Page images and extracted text
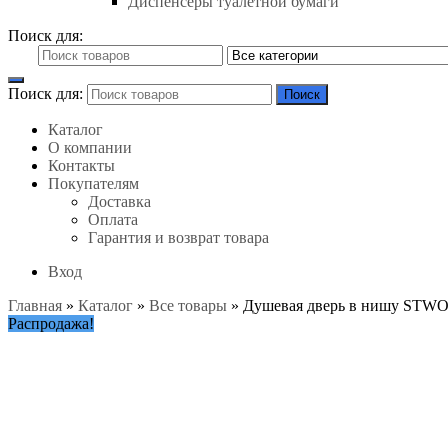
Диспенсеры туалетной бумаги
Поиск для:
Поиск для:
Поиск
Каталог
О компании
Контакты
Покупателям
Доставка
Оплата
Гарантия и возврат товара
Вход
Главная
»
Каталог
»
Все товары
»
Душевая дверь в нишу STWOR
Распродажа!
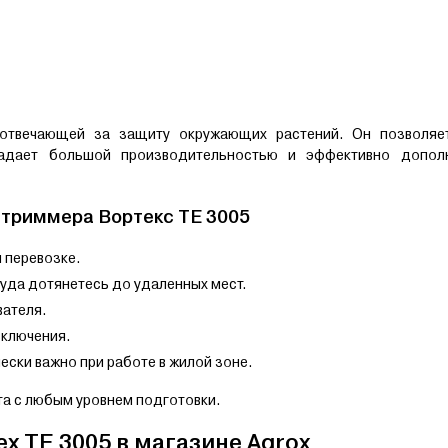
 отвечающей за защиту окружающих растений. Он позволяе
ладает большой производительностью и эффективно допол
 триммера Вортекс TE 3005
 перевозке.
руда дотянетесь до удаленных мест.
вателя.
включения.
ески важно при работе в жилой зоне.
та с любым уровнем подготовки.
x TE 3005 в магазине Agrox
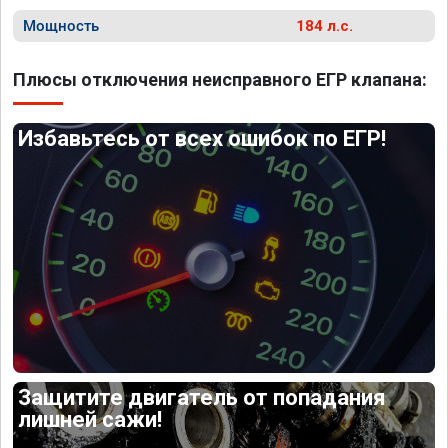
Мощность
184 л.с.
Плюсы отключения неисправного ЕГР клапана:
Избавьтесь от всех ошибок по ЕГР!
Защитите двигатель от попадания
лишней сажи!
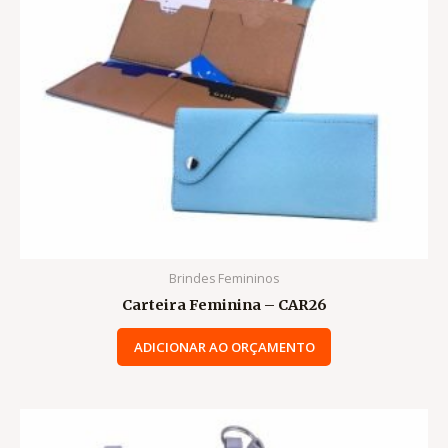
Brindes Femininos
Carteira Feminina – CAR26
ADICIONAR AO ORÇAMENTO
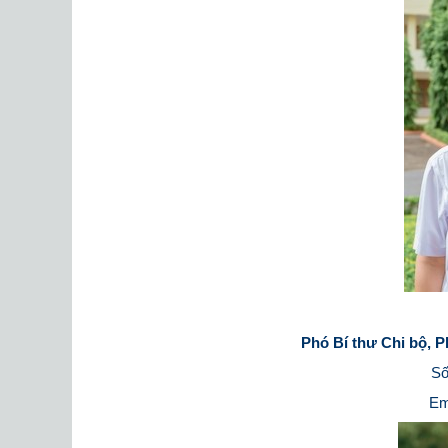
Phó Bí thư Chi bộ, 
Số
Em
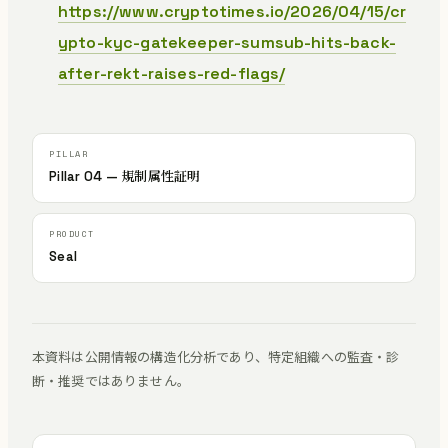
https://www.cryptotimes.io/2026/04/15/cr
ypto-kyc-gatekeeper-sumsub-hits-back-
after-rekt-raises-red-flags/
Pillar 04 — 規制属性証明
Seal
本資料は公開情報の構造化分析であり、特定組織への監査・診
断・推奨ではありません。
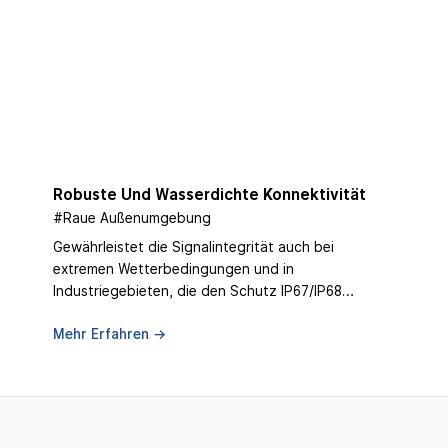
Robuste Und Wasserdichte Konnektivität
#Raue Außenumgebung
Gewährleistet die Signalintegrität auch bei
extremen Wetterbedingungen und in
Industriegebieten, die den Schutz IP67/IP68
erfordern.
Mehr Erfahren →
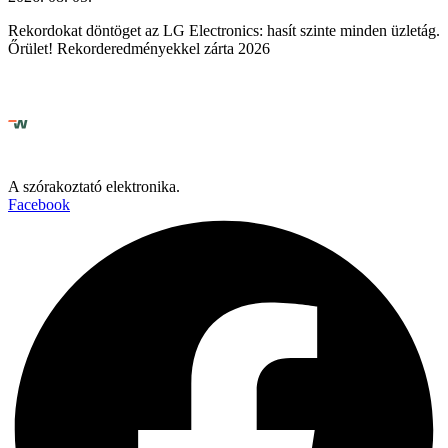
Rekordokat döntöget az LG Electronics: hasít szinte minden üzletág.
Őrület! Rekorderedményekkel zárta 2026
A szórakoztató elektronika.
Facebook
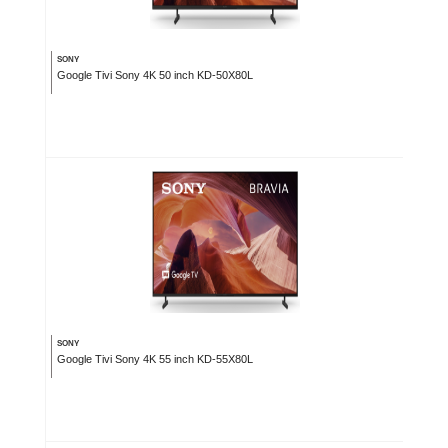
SONY
Google Tivi Sony 4K 50 inch KD-50X80L
SONY
Google Tivi Sony 4K 55 inch KD-55X80L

▶ _TASK DETAILS_
Look through the lines above for "inch". Say how many have it, and give no other words.

▶ _REPLY TO THE EXERCISE_
2